Quelli cosi intelligenti da usare un servizio di posta elettronica
cio’ qualcosa dove possono transitare anche cose di una certa importanza
free…e per giunta dichiaratamente in beta come GMAIL?
NO
non sono quelli comuni quelli
sono tutt’altra categoria.
Quelli comuni si chiedono come mai Google ci tenga a cambiare il concetto di Beta….
Quelli meno comuni leggono BENE le condizioni ottoscritte
quando il servizio e’ free
Beta o non Beta e anche quando e’ a pagamento.
Quelli smaliziati
NON USANO GMAIL
Lybra
19 gen 2009 - 14:00 - #9Purtroppo il concetto di beta è passato anche dal software all’hardware e oggi noi utenti spendiamo centinaia di €€€ per prodotti tecnologici nuovi ma spesso con grossi bug e non sto ad elencare gli ultimi casi ecclatanti.
Viviamo sempre alla rincorsa dell’ultima novità,dell’ultima figata,dell’ultimo accessorio e ci ritroviamo con firmware per cellulari e consolle buggati i quali bug vengono risolti ma se ne creano altri, tanto alla fine il testing si fa sulle nostre spalle vero?

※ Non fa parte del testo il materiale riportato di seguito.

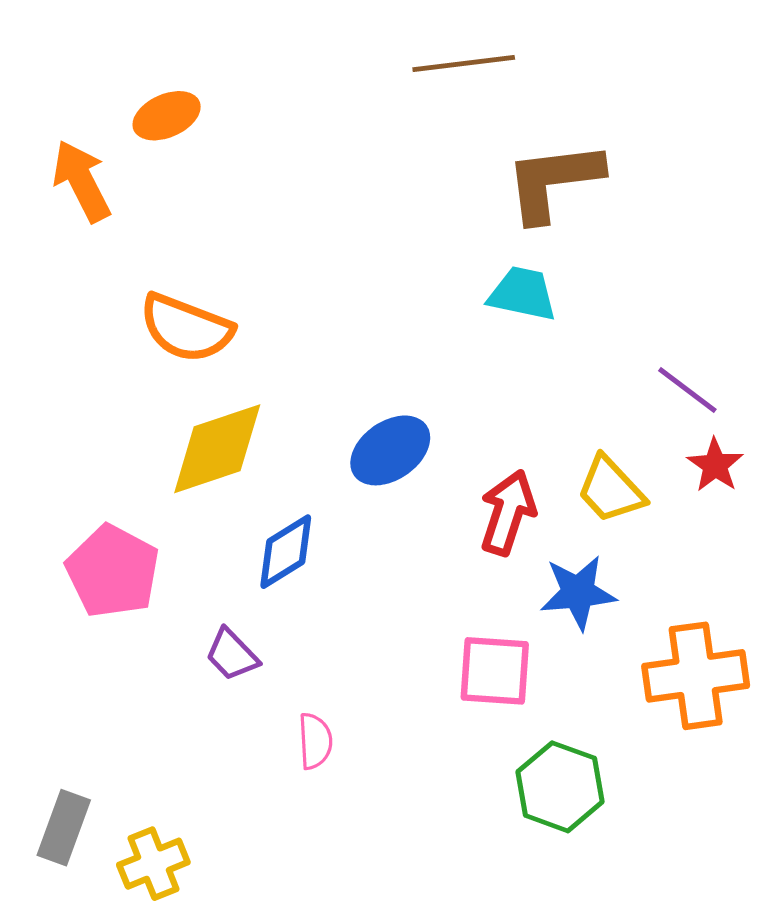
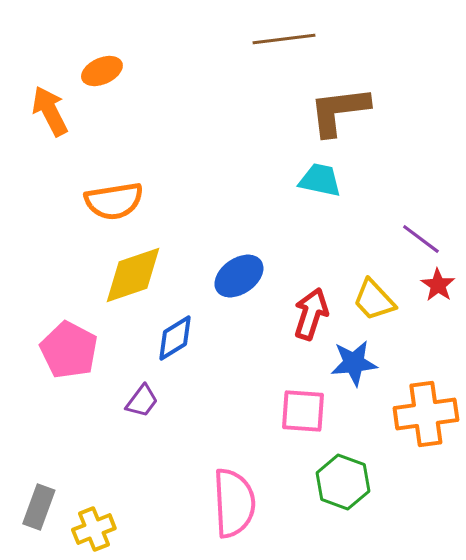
orange semicircle: (186, 328) -> (114, 201), turned -30
purple trapezoid: (232, 655) -> (142, 401), turned -99
pink semicircle: (315, 741) -> (234, 503), moved, size x2.0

W Debian e le revisioni delle CPU (o dell’hardware in generale) almeno spendi ma sei sicuro che non ti lasciano a piedi e pazienza se non ho tutto aggiornato all’ultimissima versione o non ho le ultime feature che sembrano indispensabili, almeno i miei strumenti informatici funzionano bene e sempre ;)
Magilla
19 gen 2009 - 16:30 - #10Per me è semplicemente, almeno per google “pararsi il deretano”: non è una beta a buon senso, ma se la dichiaro tale non mi posson chieder danni.
ajjajjajj
19 gen 2009 - 22:54 - #115 anni per essere esatti. Comunque quella di google è solo una scusa per pararsi da eventuali bugs e roba simile secondo me.
Ortablog
20 gen 2009 - 15:53 - #12Visto che secondo qualcuno chi è smaliziato ed intelligente non usa GMail io non sono nè smaliziato mè intelligente e continuo ad usare GMail con soddisfazione. Se poi c’è una scritta beta in alto o se un diabolico bot legge le mie segretissime mail vivo comunque sereno.